Now that the Warriors have purchased land for a new arena in Mission Bay in San Francisco, it's clear where Quan's focus should lie — with the two teams that actually carry her city's name. Oddly, despite her incompetence when it comes to effecting real change, it seems that she actually has both teams right where she wants them. They might need Oakland as much as Oakland needs them. So what's with the harsh, pointless rhetoric? Does Quan think this is a game?
To be fair, it might be a game, one of politics and strategy and logic. Unfortunately, the game Quan has played involves making up stories about Middle Eastern princes being interested in financing a sports complex in Oakland. God forbid the city make a serious proposal to the A's and/or Raiders about the future of the Coliseum complex — the Coliseum Authority is scared of alienating one team by striking a deal for a new venue with the other. Quan's former city administrator literally lost a letter from Lew Wolff, leading the city to publicly accuse Wolff of lying to the public about his intentions for a new lease at the Coliseum. It's easy to see why negotiating this people is difficult. You can't make this stuff up.
The reality is that it's not very complicated. There's room for three venues on the site. This can happen with minimal disruption and team displacement, as follows: 1) Build a new baseball stadium in the parking lot immediately north of the current Coliseum. If the Coliseum becomes unusable during construction, fine — move the A's to San Francisco for a season or two, and stick the Raiders in Santa Clara. 2) Demolish the current Coliseum and build the Raiders a new venue on the existing footprint or just south of it. 3) Develop the area, do what you will with Oracle Arena, and reap the benefits as a city.
The conflict between the A's and Raiders doesn't exist. There's room for both teams, and both seem to have concluded that the Coliseum site is the best place for them to play in the long term. If Quan wants to make it happen, the time is now. The Raiders are on board. The A's are starting to look like they're on board. The Warriors are gone, but so what?
Bear in mind that Quan was the first pick of less than 25% of Oakland residents in the 2010 mayoral election; she won because the City of Oakland uses ranked-choice voting, meaning votes from people who ranked her as their second or third choice for mayor ended up carrying her to a win.

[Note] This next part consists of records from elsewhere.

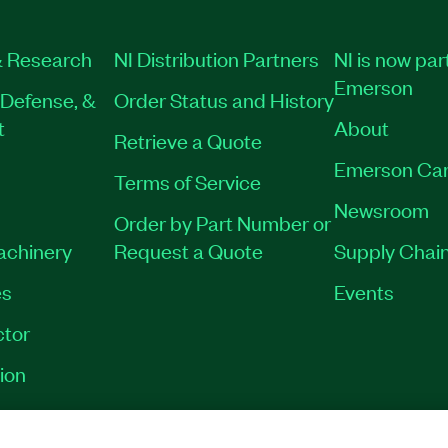
 Research
NI Distribution Partners
NI is now par
Emerson
Defense, &
Order Status and History
t
About
Retrieve a Quote
Emerson Car
Terms of Service
Newsroom
Order by Part Number or
Machinery
Request a Quote
Supply Chain
es
Events
tor
ion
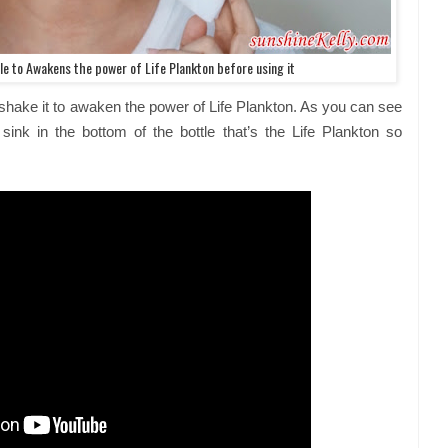
e to Awakens the power of Life Plankton before using it
shake it to awaken the power of Life Plankton. As you can see
 sink in the bottom of the bottle that’s the Life Plankton so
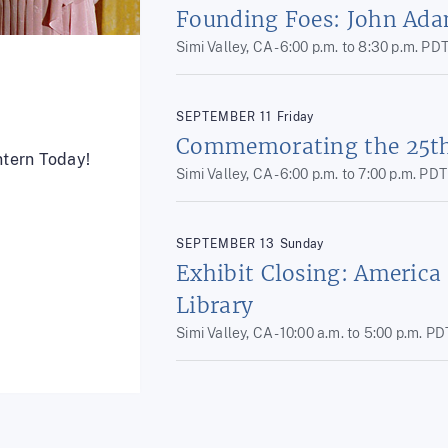
Founding Foes: John Ada
Simi Valley, CA -
6:00 p.m.
to
8:30 p.m.
PD
SEPTEMBER
11
Friday
Commemorating the 25th 
ntern Today!
Simi Valley, CA -
6:00 p.m.
to
7:00 p.m.
PDT
SEPTEMBER
13
Sunday
Exhibit Closing: America
Library
Simi Valley, CA -
10:00 a.m.
to
5:00 p.m.
PD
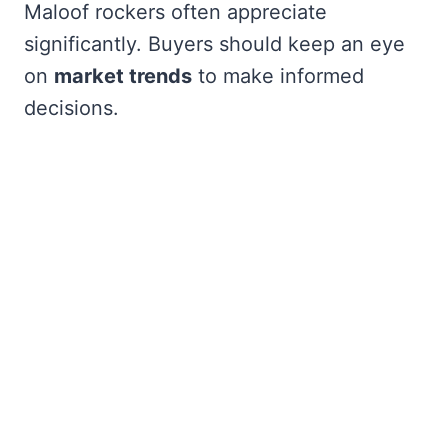
Maloof rockers often appreciate
significantly. Buyers should keep an eye
on
market trends
to make informed
decisions.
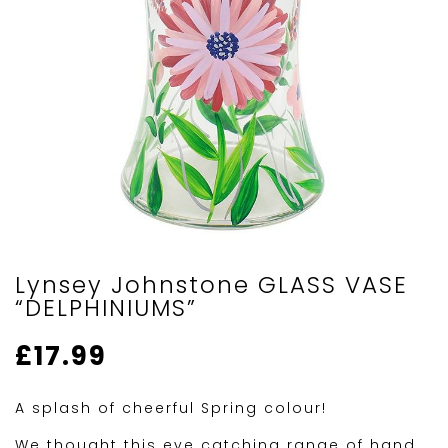
Lynsey Johnstone GLASS VASE
“DELPHINIUMS”
£
17.99
A splash of cheerful Spring colour!
We thought this eye catching range of hand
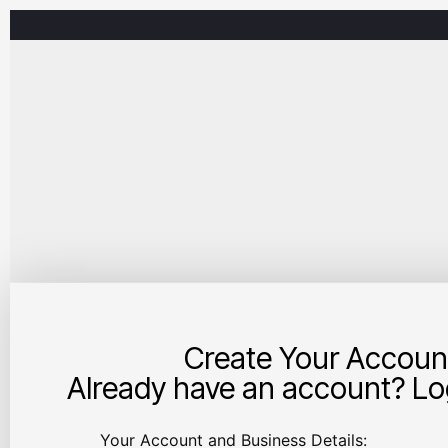
Create Your Accoun
Already have an account? Log
Your Account and Business Details:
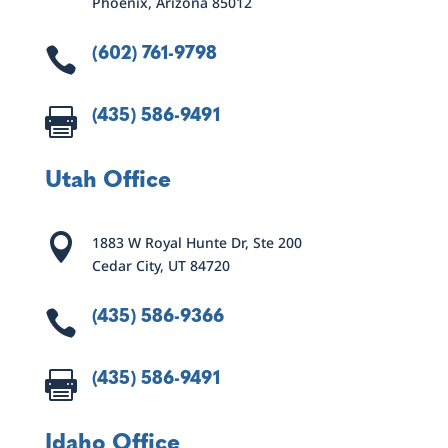
Phoenix, Arizona 85012
(602) 761-9798

(435) 586-9491

Utah Office

1883 W Royal Hunte Dr, Ste 200
Cedar City, UT 84720
(435) 586-9366

(435) 586-9491

Idaho Office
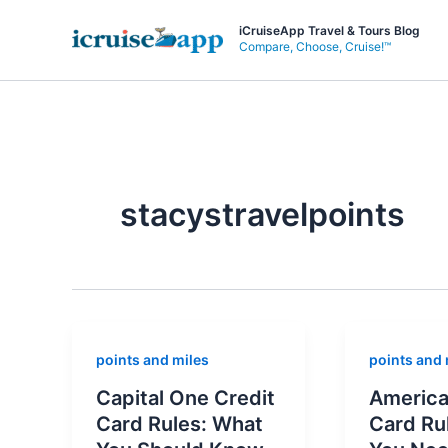
Skip
iCruiseApp Travel & Tours Blog
to
Compare, Choose, Cruise!™
content
stacystravelpoints
points and miles
points and 
Capital One Credit
America
Card Rules: What
Card Ru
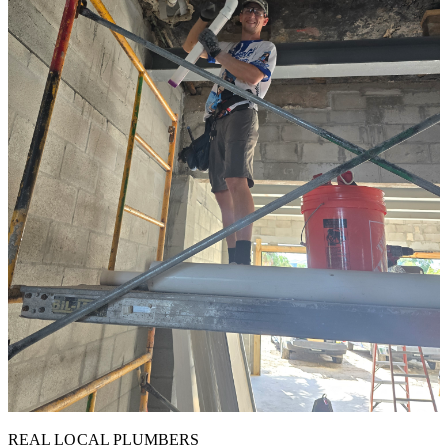
REAL LOCAL PLUMBERS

But regardless of the means of election, Quan is the mayor. And for all her whining about how Lew Wolff isn't open to staying in Oakland, her latest stance is unbelievable. She has the opportunity to lock up her town's baseball team for at least five years, in all likelihood 10, and somehow the line of thinking is that it's productive to stonewall the A's into making a ridiculous and illogical commitment without having any leverage or a real proposal to back it up.
Quan's re-election bid doesn't look too rosy at the moment. But whether she wins or not, let's hope that whoever is at Oakland's helm throughout the next few years — which will likely include a new MLB commissioner, unless Bud Selig amends the CBA to allow zombies to remain in office indefinitely — is willing to do what it takes to keep their town's teams, instead of the stream of head-scratching decisions we've seen from the current administration. San Jose is still very much a possibility, and the Raiders or A's staying in Oakland is far from a good bet. Let's get serious, Mayor Quan.